TPE has many similarities in regard to it being durable, but it has more flex in it than POM.
As a result the TPE handle Victorinox use isn’t quite as tough as the Mercer, but it does offer a good amount of grip.
Victorinox vs Mercer – How much do they cost
Both these brands have a range of knives all at differing price ranges.
To allow for a fairer comparison I’ve categorized two of their major ranges that represent their highest and lowest cost knives.
I’ve tried to compare similar knives, sticking to 8 Inch Chef’s knives or the closest equivalent they have in the range.
In brackets next to the general price range you’ll see the name of the range.
These prices are rough estimates. Prices do change over time but this is intended as a rough guide.
|Standard||$110 – $130 (Professional)||$50 – $60 (Renaissance)|
|Value||$50 – $60 (Fibrox Pro)||$15 – $25 (Millennia)|
This is easily the main benefit of Mercer knives over Victorinox.
I have to say, Mercer does offer a very good product for the price. The very low Millennia range is not going to be as durable as a Victorinox knife, but for the price you would expect it to.
But when you look at the Mercer Renaissance range, as most of this article does, what you get is a knies that is very well built and uses forged steel, whereas the similarly priced Victorinox Fibrox Pro uses stamped steel.
Victorinox vs Mercer – What is the difference
The main difference between Victorinox and Mercer knives is the price. Mercer’s Millennia range is extremely cheap and their Renaissance range uses better materials than the Victorinox’s equally-priced Fibrox Pro.
|Victorinox||Low price, comfortable design, lightweight|
|Mercer||Low price, forged steel, well built|
Both these brands are at the budget end of the scale when it comes to good quality kitchen knives.
But Mercer offers especially good value, no doubt because the manufacturer is based in Taiwan, reducing costs significantly.
For a similar price as a Victorinox Fibrox Pro, Mercer’s Renaissance knife used forged steel instead of stamped and a sturdy POM handle.
Deping on your preference though, the slightly more flexible handle material that the Victorinox Fibrox Pro uses (TPE), does give more grip and so might be preferable.
The stamped steel also makes the Victorinox very lightweight.
Victorinox vs Mercer – Which is better for you
If you’re choosing between these two brands then my recommendation would be the Mercer Renaissance knife.
It’s very good value for money and the materials used are better than the Victorinox of equal price.
On the plus side for Victorinox, the Fibox Pro range offers more grip on the handle and is more lightweight.
But overall I prefer the Mercer for practicality.
Having said that, Victorinox do offer a very attractive Rosewood handle knife that looks beautiful.
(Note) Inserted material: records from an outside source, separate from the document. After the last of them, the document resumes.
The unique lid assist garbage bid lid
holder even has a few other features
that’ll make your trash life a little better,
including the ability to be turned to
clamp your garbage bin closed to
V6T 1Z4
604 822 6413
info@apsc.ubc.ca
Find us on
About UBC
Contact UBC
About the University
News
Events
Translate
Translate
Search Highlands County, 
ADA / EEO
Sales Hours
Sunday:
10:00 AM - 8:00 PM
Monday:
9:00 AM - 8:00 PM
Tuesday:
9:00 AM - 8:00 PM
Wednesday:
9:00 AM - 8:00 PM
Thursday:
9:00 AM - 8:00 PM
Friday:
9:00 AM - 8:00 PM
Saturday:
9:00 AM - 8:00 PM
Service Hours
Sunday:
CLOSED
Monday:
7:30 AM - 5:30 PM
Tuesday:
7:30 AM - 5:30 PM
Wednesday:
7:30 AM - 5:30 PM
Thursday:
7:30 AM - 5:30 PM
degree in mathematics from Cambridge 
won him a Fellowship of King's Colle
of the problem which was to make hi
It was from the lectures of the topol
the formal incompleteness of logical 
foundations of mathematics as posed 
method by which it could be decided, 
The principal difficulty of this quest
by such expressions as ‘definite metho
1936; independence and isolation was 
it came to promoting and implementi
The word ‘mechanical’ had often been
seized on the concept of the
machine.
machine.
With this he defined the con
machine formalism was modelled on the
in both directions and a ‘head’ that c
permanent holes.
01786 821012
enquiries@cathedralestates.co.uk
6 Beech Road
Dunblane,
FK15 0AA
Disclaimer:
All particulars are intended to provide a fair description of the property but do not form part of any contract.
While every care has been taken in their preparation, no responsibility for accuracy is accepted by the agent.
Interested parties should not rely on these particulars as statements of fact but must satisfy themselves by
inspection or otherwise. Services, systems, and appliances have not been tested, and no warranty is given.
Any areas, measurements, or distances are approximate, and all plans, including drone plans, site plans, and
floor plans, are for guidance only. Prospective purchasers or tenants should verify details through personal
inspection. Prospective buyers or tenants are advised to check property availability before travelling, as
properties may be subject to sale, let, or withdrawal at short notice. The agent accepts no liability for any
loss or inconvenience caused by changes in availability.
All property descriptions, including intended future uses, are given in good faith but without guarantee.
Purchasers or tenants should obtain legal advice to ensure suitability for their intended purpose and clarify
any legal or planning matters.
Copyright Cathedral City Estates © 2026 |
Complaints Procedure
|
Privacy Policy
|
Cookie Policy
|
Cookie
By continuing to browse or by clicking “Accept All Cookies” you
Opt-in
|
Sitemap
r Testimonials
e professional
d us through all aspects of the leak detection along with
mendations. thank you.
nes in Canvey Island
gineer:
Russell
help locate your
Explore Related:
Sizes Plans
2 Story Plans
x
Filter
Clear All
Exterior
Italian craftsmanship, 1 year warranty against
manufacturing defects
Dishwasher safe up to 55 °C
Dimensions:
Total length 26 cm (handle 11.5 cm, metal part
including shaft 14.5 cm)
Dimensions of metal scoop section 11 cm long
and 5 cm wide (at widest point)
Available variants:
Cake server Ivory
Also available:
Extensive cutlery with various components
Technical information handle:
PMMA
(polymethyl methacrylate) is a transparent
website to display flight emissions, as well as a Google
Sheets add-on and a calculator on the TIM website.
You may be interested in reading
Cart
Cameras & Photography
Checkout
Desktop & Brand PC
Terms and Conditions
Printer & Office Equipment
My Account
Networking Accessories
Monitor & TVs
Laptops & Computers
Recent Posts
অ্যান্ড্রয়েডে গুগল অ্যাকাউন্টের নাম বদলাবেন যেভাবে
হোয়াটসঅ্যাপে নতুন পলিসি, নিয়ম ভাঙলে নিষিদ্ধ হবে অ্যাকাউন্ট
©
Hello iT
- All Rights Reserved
It’s a great option if you want a visually striking knife but don’t want to spend too much. I’ve linked to it below.
My Victorinox Recommendation
The Fibrox Pro, with it’s thermoplastic handle, might be the most popular Victorinox knife, but it’s not my personal recommendation.
For a similar price you can get the Victorinox Rosewood Chef’s Knife. It uses the exact same steel but has a beautiful Rosewood handle instead of the thermoplastic.
Rosewood is hard, so it’s still plenty durable, and I think the style it gives the knife is really hard to match at this price range. It certainly looks like a knife that would be more expensive than it actually is.
The handle shape is a classic design, along with the curve blade edge it’s ideal for rock chopping and is a lightweight knife overall.
My Mercer Recommendation
This is one of the most expensive knives from Mercer, and it’s still only at the price of most other brands value ranges!
What you get for around $50 is very good value. X50CrMoV15 forged german steel, half bolster with a thermoplastic, triple riveted handle and a classic western chef’s knife design.
It’s a knife you just can’t be disappointed with at that price.
It may not be the genuine article in that it’s manufactured in Taiwan instead of German, but it’s still a quality knife, and an absolute bargain.